Rail characteristics
- No. of tracks: 1

History
- Opened: 12 December 1954; 71 years ago
- Destroyed: November 2022; 3 years ago

Location
- Interactive map of Antonivka Rail Bridge

= Antonivka Railway Bridge =

The Antonivka Railway Bridge (Антонівський залізничний міст) was a single-track railway bridge over the Dnieper, in the Kherson Oblast in southern Ukraine. It connected rail networks in Ukraine on either side of Dnieper. The Kherson–Kerch Railway line ran over the bridge. The bridge was destroyed after the retreat of Russian troops in November 2022.

==Geographical location==
The bridge is located at kilometre 43.5 of the river near the confluence of the Inhulets and the Dnieper and six kilometres east of the urban settlement of Antonivka, in Kherson, after which it was named.

==History==
The construction of the bridge began in 1939, but with the beginning of the German-Soviet war it was interrupted after the first pillars had been installed. The Germans built a railway bridge some distance downstream, which was destroyed during the war.

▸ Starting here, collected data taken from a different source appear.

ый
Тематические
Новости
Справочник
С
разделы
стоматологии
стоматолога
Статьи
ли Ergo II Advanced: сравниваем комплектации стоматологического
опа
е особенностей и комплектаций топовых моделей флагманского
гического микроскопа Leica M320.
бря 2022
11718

A railway engineering regiment familiar with overcoming water barriers was commissioned in 1949 to build the nearly one kilometre-long strategic bridge. The railway bridge was put into operation on 12 December 1954.

In the course of the Russian attack on Ukraine beginning in 2022, the bridge became strategically important as a route for Russian troops heading west. After the bridge had fallen into Russian hands during the first days of the war, it was made impassable by Ukrainian air raids during the summer of 2022. The bridge was completely destroyed in November 2022 during the withdrawal of Russian troops from the right bank of the Dnieper, as was the nearby Antonivka Road Bridge.